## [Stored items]
────

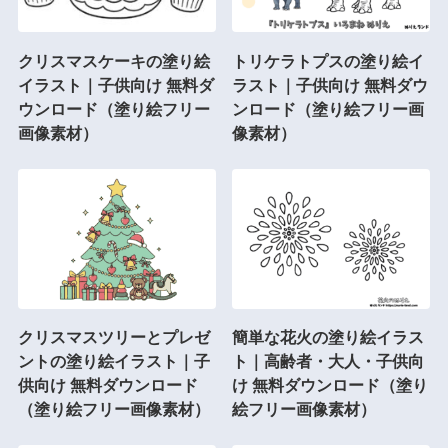
クリスマスケーキの塗り絵
トリケラトプスの塗り絵イ
イラスト｜子供向け 無料ダ
ラスト｜子供向け 無料ダウ
ウンロード（塗り絵フリー
ンロード（塗り絵フリー画
画像素材）
像素材）
クリスマスツリーとプレゼ
簡単な花火の塗り絵イラス
ントの塗り絵イラスト｜子
ト｜高齢者・大人・子供向
供向け 無料ダウンロード
け 無料ダウンロード（塗り
（塗り絵フリー画像素材）
絵フリー画像素材）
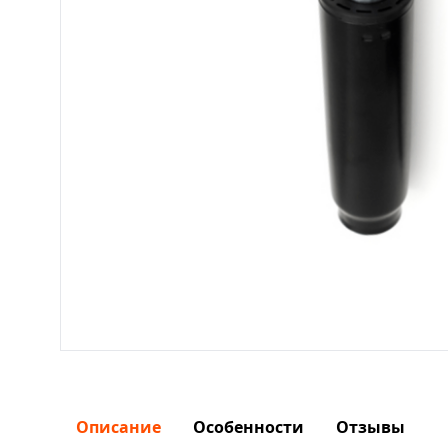
Описание
Особенности
Отзывы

────

## [What is needed]
Would you transcribe all of the entries above exactly, minus the images?

## [Exercise answer]
クリスマスケーキの塗り絵
トリケラトプスの塗り絵イ
イラスト｜子供向け 無料ダ
ラスト｜子供向け 無料ダウ
ウンロード（塗り絵フリー
ンロード（塗り絵フリー画
画像素材）
像素材）
クリスマスツリーとプレゼ
簡単な花火の塗り絵イラス
ントの塗り絵イラスト｜子
ト｜高齢者・大人・子供向
供向け 無料ダウンロード
け 無料ダウンロード（塗り
（塗り絵フリー画像素材）
絵フリー画像素材）
Описание
Особенности
Отзывы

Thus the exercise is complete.